»»

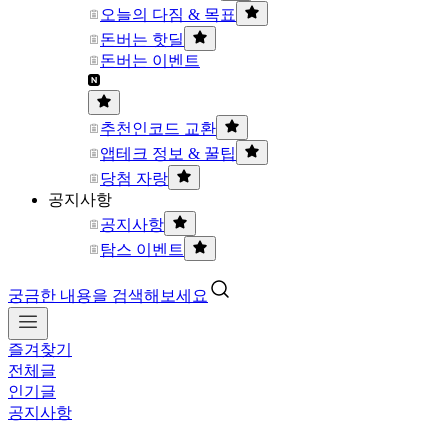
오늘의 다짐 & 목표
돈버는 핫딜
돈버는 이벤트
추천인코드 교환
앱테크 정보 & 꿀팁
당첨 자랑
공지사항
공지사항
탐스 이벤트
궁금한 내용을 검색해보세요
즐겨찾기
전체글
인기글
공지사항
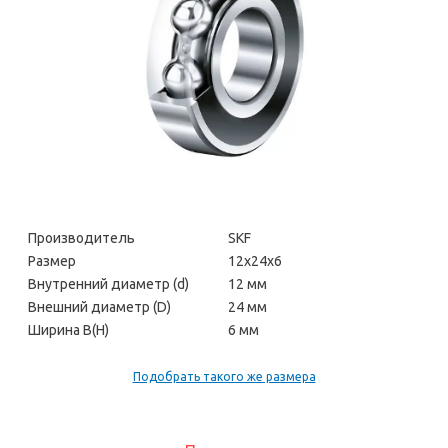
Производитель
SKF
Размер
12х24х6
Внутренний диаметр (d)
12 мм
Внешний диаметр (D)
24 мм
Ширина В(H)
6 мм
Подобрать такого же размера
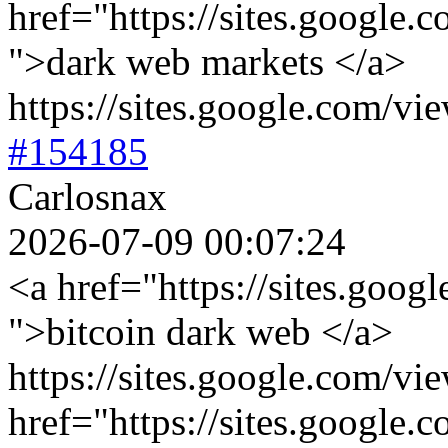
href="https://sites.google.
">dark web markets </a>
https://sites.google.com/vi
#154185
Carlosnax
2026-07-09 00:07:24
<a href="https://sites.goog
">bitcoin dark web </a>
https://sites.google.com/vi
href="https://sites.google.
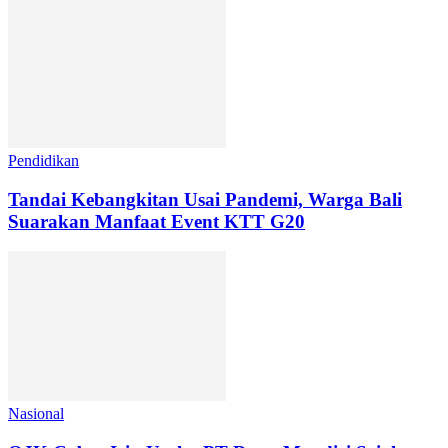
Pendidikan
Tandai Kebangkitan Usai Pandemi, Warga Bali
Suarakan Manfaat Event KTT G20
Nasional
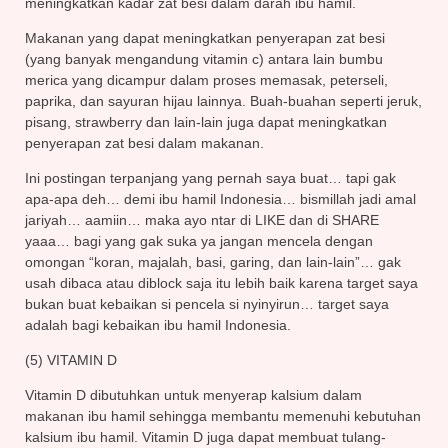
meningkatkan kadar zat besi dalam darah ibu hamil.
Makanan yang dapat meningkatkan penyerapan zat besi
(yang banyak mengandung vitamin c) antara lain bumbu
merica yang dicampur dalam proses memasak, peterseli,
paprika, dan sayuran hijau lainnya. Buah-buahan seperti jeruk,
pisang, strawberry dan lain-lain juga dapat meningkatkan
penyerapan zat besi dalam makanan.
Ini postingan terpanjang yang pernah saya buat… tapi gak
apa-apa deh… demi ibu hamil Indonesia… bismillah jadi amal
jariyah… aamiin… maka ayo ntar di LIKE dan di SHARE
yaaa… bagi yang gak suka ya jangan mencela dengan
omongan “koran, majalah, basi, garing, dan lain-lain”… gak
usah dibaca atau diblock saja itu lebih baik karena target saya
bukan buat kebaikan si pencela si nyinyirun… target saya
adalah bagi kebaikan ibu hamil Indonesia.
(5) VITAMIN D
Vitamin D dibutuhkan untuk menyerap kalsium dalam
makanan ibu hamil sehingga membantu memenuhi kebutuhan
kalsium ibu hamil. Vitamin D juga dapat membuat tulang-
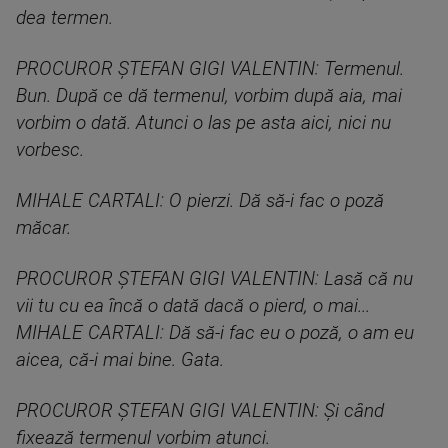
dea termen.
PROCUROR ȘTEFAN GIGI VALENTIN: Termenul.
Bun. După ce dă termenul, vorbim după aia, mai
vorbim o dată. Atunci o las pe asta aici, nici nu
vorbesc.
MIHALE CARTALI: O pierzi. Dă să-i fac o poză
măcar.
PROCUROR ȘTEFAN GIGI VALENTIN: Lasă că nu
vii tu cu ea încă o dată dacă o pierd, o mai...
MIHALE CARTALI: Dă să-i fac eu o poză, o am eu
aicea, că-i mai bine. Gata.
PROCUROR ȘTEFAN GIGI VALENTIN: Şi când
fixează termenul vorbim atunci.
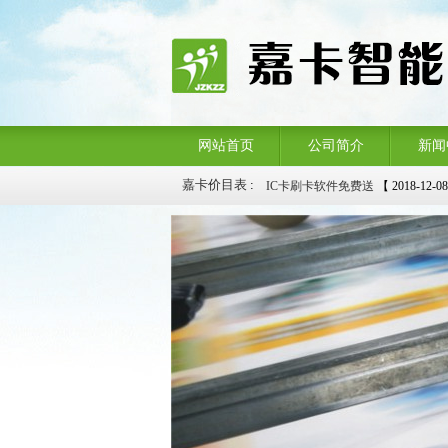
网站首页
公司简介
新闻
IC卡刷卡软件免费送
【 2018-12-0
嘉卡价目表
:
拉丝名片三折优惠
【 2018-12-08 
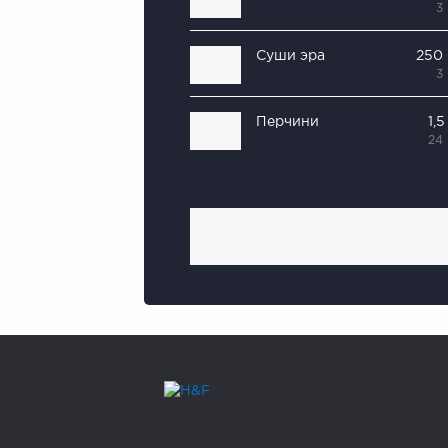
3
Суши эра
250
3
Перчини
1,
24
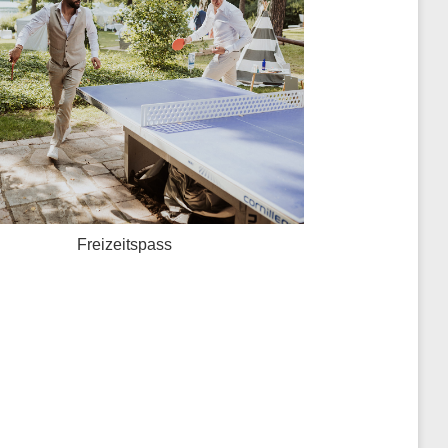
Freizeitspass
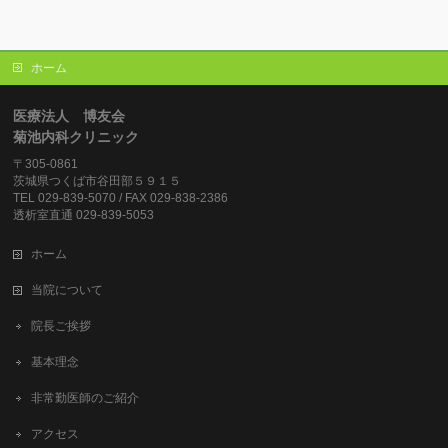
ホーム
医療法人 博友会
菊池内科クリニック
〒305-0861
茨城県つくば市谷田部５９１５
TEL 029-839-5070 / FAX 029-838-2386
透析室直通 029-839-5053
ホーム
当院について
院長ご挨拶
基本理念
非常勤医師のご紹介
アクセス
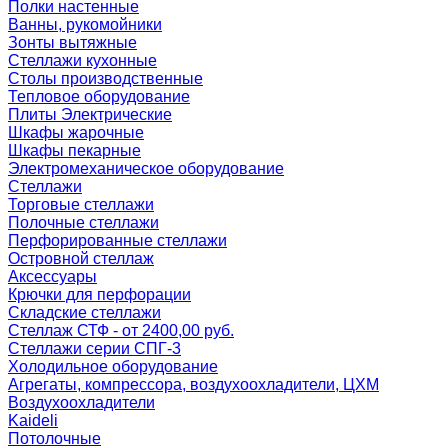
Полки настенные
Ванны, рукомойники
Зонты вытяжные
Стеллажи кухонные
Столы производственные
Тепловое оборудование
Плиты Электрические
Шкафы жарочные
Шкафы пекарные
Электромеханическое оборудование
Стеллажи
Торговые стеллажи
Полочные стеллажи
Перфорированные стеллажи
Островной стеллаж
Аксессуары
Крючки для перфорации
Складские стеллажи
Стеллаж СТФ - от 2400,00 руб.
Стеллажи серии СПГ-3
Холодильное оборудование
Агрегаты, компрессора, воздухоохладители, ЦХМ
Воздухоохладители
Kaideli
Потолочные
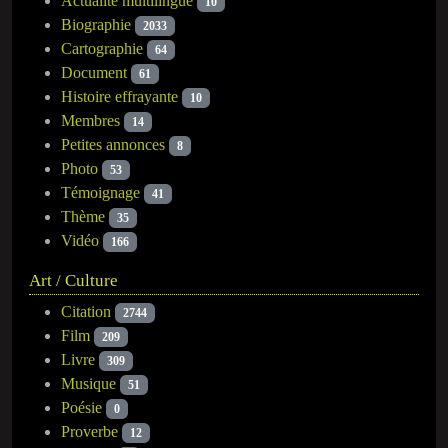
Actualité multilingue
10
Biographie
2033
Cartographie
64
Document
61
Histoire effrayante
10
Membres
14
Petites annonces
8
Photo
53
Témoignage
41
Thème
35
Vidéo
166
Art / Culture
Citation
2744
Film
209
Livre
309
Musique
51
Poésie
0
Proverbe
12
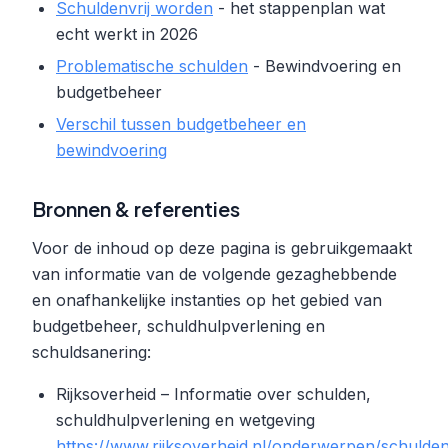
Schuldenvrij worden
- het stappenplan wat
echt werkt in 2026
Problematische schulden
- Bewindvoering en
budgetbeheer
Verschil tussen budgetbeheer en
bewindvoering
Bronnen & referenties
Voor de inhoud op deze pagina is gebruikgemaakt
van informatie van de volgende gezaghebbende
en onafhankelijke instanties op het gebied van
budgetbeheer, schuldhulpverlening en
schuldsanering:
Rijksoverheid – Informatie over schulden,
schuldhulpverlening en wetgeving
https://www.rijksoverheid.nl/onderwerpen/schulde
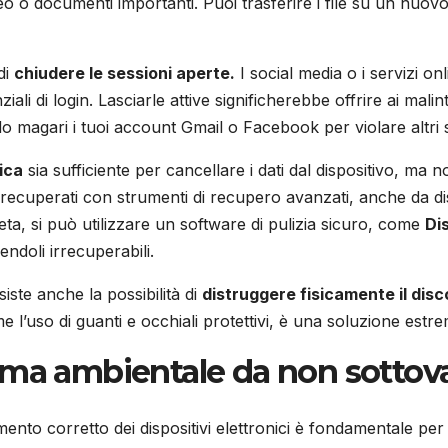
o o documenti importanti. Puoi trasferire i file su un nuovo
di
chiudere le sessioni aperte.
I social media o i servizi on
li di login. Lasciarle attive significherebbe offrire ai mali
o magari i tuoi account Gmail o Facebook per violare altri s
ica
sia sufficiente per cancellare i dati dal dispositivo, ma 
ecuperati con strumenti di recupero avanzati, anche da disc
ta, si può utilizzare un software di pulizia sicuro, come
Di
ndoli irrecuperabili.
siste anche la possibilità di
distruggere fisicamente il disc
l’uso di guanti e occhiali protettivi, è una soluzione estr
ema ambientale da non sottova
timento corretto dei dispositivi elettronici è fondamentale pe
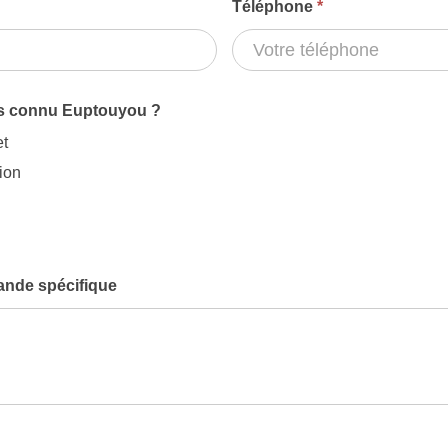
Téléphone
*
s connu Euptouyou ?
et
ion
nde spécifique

««

• Your goal
Please return all lines in the material above that include the word "dată".

• Solved exercise
vorbim o dată. Atunci o las pe asta aici, nici nu
vii tu cu ea încă o dată dacă o pierd, o mai...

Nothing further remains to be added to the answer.